Ein Handeln im geschäftlichen Verkehr liegt nach der amtlichen Begründung bei jeder wirtschaftlichen Tätigkeit auf dem Markt vor, welche der Förderung eines eigenen oder fremden Geschäftszwecks zu dienen bestimmt ist (vgl. BT-Drucks. 16/5048, S. 49). Der Begriff des Handelns im geschäftlichen Verkehr ist daher weit auszulegen (vgl. BT-Drucks. a.a.O.). Ein gewerbsmäßiges Handeln ist nicht erforderlich. Auch Kleinstgewerbetreibende handeln im geschäftlichen Verkehr.
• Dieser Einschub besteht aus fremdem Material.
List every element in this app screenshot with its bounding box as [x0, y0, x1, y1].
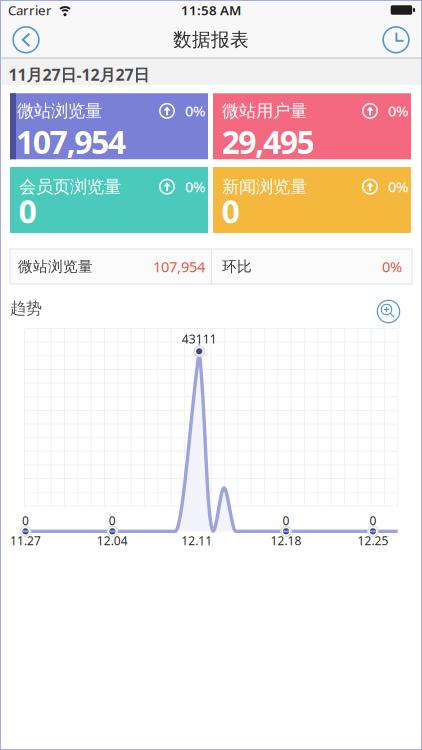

So ist beispielsweise bei Urheberrechtsverletzungen im Zusammenhang mit einem Verkauf über eBay oder andere Plattformen immer von einem Handeln im geschäftlichen Verkehr auszugehen. Eine Beschränkung von Anwaltskosten kommt in diesen Fällen nicht in Betracht (vgl. Dreier/Schulze, Dreier, UrhG, 3. Aufl. 2008, Rn. 18 zu § 97a UrhG).
Dieses Argument wurde insbesondere durch die abmahnenden Rechtsanwälte immer wieder aufgegriffen. Dabei begründeten sie die Nichtanwendbarkeit der Norm nach diesseitiger Ansicht rechtsirrig mit der Vermengung der Begriffe „gewerbliches Ausmaß“ und „Handeln außerhalb des geschäftlichen Verkehrs“. Nur bei Vorliegen eines „gewerblichen Ausmaßes“ der Rechtsverletzung, habe der Urheber bzw. dessen Abmahnanwalt einen Anspruch nach § 101 UrhG gegen den Provider, die Identität des Anschlussinhabers hinter der betreffenden IP zu erfahren. Aufgrund des gewerblichen Ausmaßes (welches somit in jedem Fall vorliegt, sobald eine Auskunft erteilt wird) sei eine Begrenzung der Kosten auf 100€ nach § 97a Abs. 2 UrhG grundsätzlich abzulehnen, da der Fall ja dann automatisch gewerbliche Ausmaße habe.
Fazit
Nach dem vorliegenden Pressebericht scheinen die gesetzlichen Voraussetzungen zur Deckelung der Anwaltskosten in Filesharing-Fällen nahezu identisch zu sein mit der bereits bestehenden Regelung in § 97a Abs. 2 UrhG. Klarheit über mögliche Unterschiede könnte daher zunächst der Wortlaut des Gesetzesentwurfes bringen.
Damit das Ziel des Gesetzgebers durch den neuen Gesetzesentwurf dann aber tatsächlich umgesetzt werden könnte, bedarf es einer genauen Formulierung, wann ein „nicht gewerbliches Ausmaß“ vorliegen soll. Insbesondere in der Gesetzesbegründung sollten die Filesharing-Fälle benannt werden, damit auch die letzten Zweifel ausgeräumt werden, dass die Privilegierung anzuwenden ist und hierdurch den Gerichten die notwendige Grundlage geschaffen wird, um diese neue Regelung anzuwenden und die Abmahnkosten damit nachhaltig reduziert werden.